▶ [Supplied material]

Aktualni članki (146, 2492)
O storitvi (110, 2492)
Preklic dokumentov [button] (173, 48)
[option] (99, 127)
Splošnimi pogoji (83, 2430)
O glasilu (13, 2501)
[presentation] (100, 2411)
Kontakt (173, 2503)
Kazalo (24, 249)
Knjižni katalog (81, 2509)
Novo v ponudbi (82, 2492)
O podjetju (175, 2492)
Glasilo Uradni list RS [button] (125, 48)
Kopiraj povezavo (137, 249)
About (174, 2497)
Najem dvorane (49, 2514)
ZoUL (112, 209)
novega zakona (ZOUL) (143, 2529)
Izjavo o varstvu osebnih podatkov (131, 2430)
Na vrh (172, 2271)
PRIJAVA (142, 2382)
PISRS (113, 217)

--

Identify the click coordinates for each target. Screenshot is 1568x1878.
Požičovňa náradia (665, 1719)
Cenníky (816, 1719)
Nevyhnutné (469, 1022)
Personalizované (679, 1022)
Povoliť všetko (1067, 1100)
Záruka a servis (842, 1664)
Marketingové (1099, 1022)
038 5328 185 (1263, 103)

▶ [Exercise brief]
From the listing above, the lines starting with the one that has "Povoliť všetko (1067, 1100)" and running through the one that has "038 5328 185 (1263, 103)" should be copied exactly, ends included.

▶ [Response to this exercise]
Povoliť všetko (1067, 1100)
Záruka a servis (842, 1664)
Marketingové (1099, 1022)
038 5328 185 (1263, 103)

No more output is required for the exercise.